Starting from the line that contains "Body weight", output every remaining line of the records below exactly as it appears, that line and the last one included.

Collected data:

────────────────────────────────────────

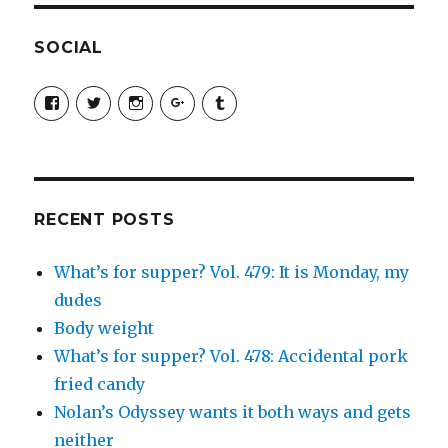
SOCIAL
View
View
View
View
View
SimchaJFisher’s
Simcha_Fisher’s
simchafisher’s
Damien
simchafisher’s
profile
profile
profile
and
profile
on
on
on
Simcha
on
Facebook
Twitter
Instagram
Fisher’s
Tumblr
profile
on
Google+
RECENT POSTS
What’s for supper? Vol. 479: It is Monday, my
dudes
Body weight
What’s for supper? Vol. 478: Accidental pork
fried candy
Nolan’s Odyssey wants it both ways and gets
neither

────────────────────────────────────────

* The completed task *
Body weight
What’s for supper? Vol. 478: Accidental pork
fried candy
Nolan’s Odyssey wants it both ways and gets
neither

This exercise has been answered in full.